SARS spurs WHO advisory to avoid travel to Hong Kong and Guangdong

2 April 2003

In a fresh effort to stem the international spread of a deadly new respiratory disease, the United Nations World Health Organization (WHO) recommended today that travellers consider postponing all but essential trips to Hong Kong and Guangdong Province in China where the illness, Severe Acute Respiratory Syndrome (SARS), has taken its greatest toll.

In a fresh effort to stem the international spread of a deadly new respiratory disease, the United Nations World Health Organization (WHO) recommended today that travellers consider postponing all but essential trips to Hong Kong and Guangdong Province in China where the illness, Severe Acute Respiratory Syndrome (SARS), has taken its greatest toll.

At the same time, the Chinese government announced that a WHO expert team currently in Beijing would travel to Guangdong to investigate the outbreak there, the earliest and so far largest reported locus of SARS.

"These are very positive steps taken today by China," Dr. David Heymann, Executive Director of Communicable Diseases at WHO, said. "As a result we'll be able to gather even more evidence about the nature of the SARS outbreak in China."

China reported today 361 new SARS cases and 9 deaths in Guangdong for the month of March, bringing the total there from 16 November to 1,153 cases and 40 deaths.
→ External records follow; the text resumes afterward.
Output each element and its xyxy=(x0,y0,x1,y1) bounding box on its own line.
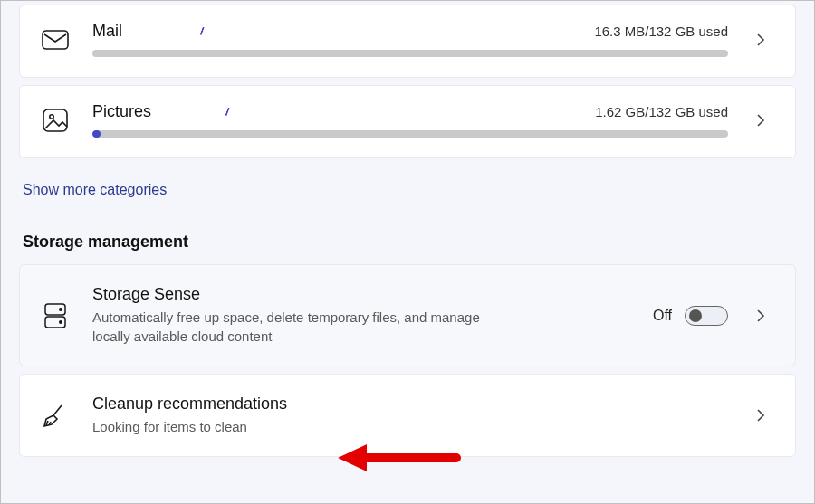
pictures-icon xyxy=(40,105,71,136)
chevron-right-icon xyxy=(746,33,775,47)
cleanup-recommendations-row[interactable]: Cleanup recommendations Looking for item… xyxy=(19,374,796,457)
cleanup-subtitle: Looking for items to clean xyxy=(92,417,518,436)
section-heading-storage-management: Storage management xyxy=(23,233,796,252)
storage-sense-icon xyxy=(40,300,71,331)
svg-line-7 xyxy=(53,405,62,415)
chevron-right-icon xyxy=(746,113,775,128)
storage-sense-toggle[interactable] xyxy=(685,306,728,326)
mail-icon xyxy=(40,24,71,55)
category-usage: 1.62 GB/132 GB used xyxy=(595,104,728,119)
svg-point-6 xyxy=(60,320,62,323)
cleanup-title: Cleanup recommendations xyxy=(92,395,728,414)
svg-point-2 xyxy=(50,114,53,118)
svg-line-8 xyxy=(46,421,48,425)
svg-point-5 xyxy=(60,308,62,310)
svg-rect-1 xyxy=(43,109,67,131)
broom-icon xyxy=(40,400,71,431)
chevron-right-icon xyxy=(746,408,775,423)
svg-rect-0 xyxy=(43,31,68,49)
storage-category-mail[interactable]: Mail 16.3 MB/132 GB used xyxy=(19,5,796,78)
storage-sense-row[interactable]: Storage Sense Automatically free up spac… xyxy=(19,264,796,366)
toggle-state-label: Off xyxy=(653,308,672,324)
category-title: Mail xyxy=(92,22,122,41)
storage-sense-title: Storage Sense xyxy=(92,285,635,304)
category-title: Pictures xyxy=(92,102,151,121)
progress-bar xyxy=(92,130,728,138)
progress-bar xyxy=(92,50,728,57)
storage-category-pictures[interactable]: Pictures 1.62 GB/132 GB used xyxy=(19,85,796,158)
storage-sense-subtitle: Automatically free up space, delete temp… xyxy=(92,308,518,346)
chevron-right-icon xyxy=(746,309,775,323)
show-more-categories-link[interactable]: Show more categories xyxy=(23,182,167,198)
category-usage: 16.3 MB/132 GB used xyxy=(594,24,728,39)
Worldwide, as of 1 April 1,800 cases with 62 deaths have been reported in 17 countries.

The new recommended travel restrictions will be reassessed daily as the epidemic evolves and do not apply to passengers simply transiting through airports in Hong Kong or Guangdong, WHO said. The agency has already recommended special screening measures at airports in four affected areas – Toronto in Canada, Singapore, Hanoi, Viet Nam, and several airports in China.

“The new travel advice is intended to limit further international spread of SARS by restricting travel to areas where the transmission patterns of SARS are not fully understood,” WHO said in a press release.

The agency also noted that the SARS situation had developed unique features in Hong Kong, where there was a continuing and significant increase in cases indicating a spread beyond the initial focus in hospitals. These developments raise questions related to other possible routes of transmission, which may involve transport of the virus from one person to another via some type of environmental means, WHO said.